Render every line of the data exactly as written, and leave out the pictures.

----------

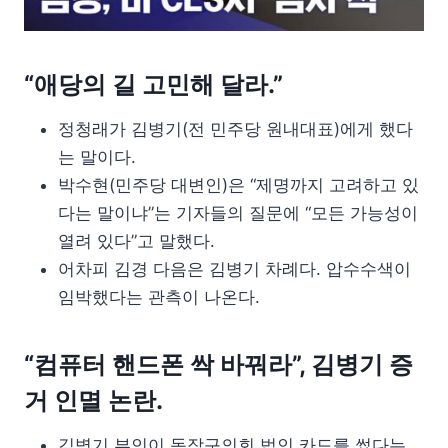
“애당의 길 고민해 달라.”
정청래가 김병기(전 민주당 원내대표)에게 했다
는 말이다.
박수현(민주당 대변인)은 “제명까지 고려하고 있
다는 말이냐”는 기자들의 질문에 “모든 가능성이
열려 있다”고 말했다.
어차피 김경 다음은 김병기 차례다. 압수수색이
임박했다는 관측이 나온다.
“컴퓨터 핸드폰 싹 바꿔라”, 김병기 증
거 인멸 논란.
김병기 부인이 동작구의회 법인 카드를 썼다는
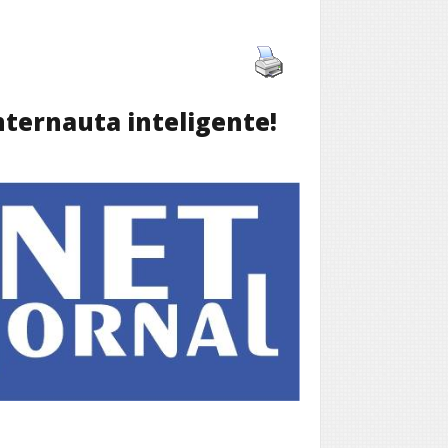
internauta inteligente!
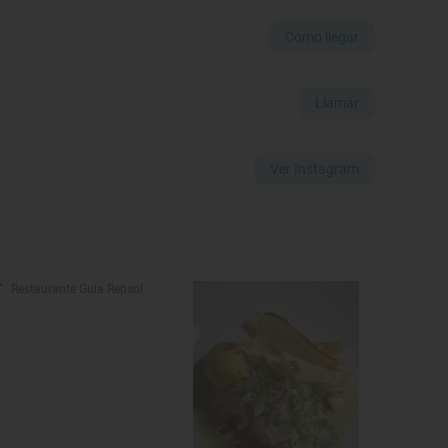
Cómo llegar
Llamar
Ver Instagram
Restaurante Guía Repsol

----------

Solution for this exercise
“애당의 길 고민해 달라.”
정청래가 김병기(전 민주당 원내대표)에게 했다
는 말이다.
박수현(민주당 대변인)은 “제명까지 고려하고 있
다는 말이냐”는 기자들의 질문에 “모든 가능성이
열려 있다”고 말했다.
어차피 김경 다음은 김병기 차례다. 압수수색이
임박했다는 관측이 나온다.
“컴퓨터 핸드폰 싹 바꿔라”, 김병기 증
거 인멸 논란.
김병기 부인이 동작구의회 법인 카드를 썼다는
internauta inteligente!
Cómo llegar
Llamar
Ver Instagram
Restaurante Guía Repsol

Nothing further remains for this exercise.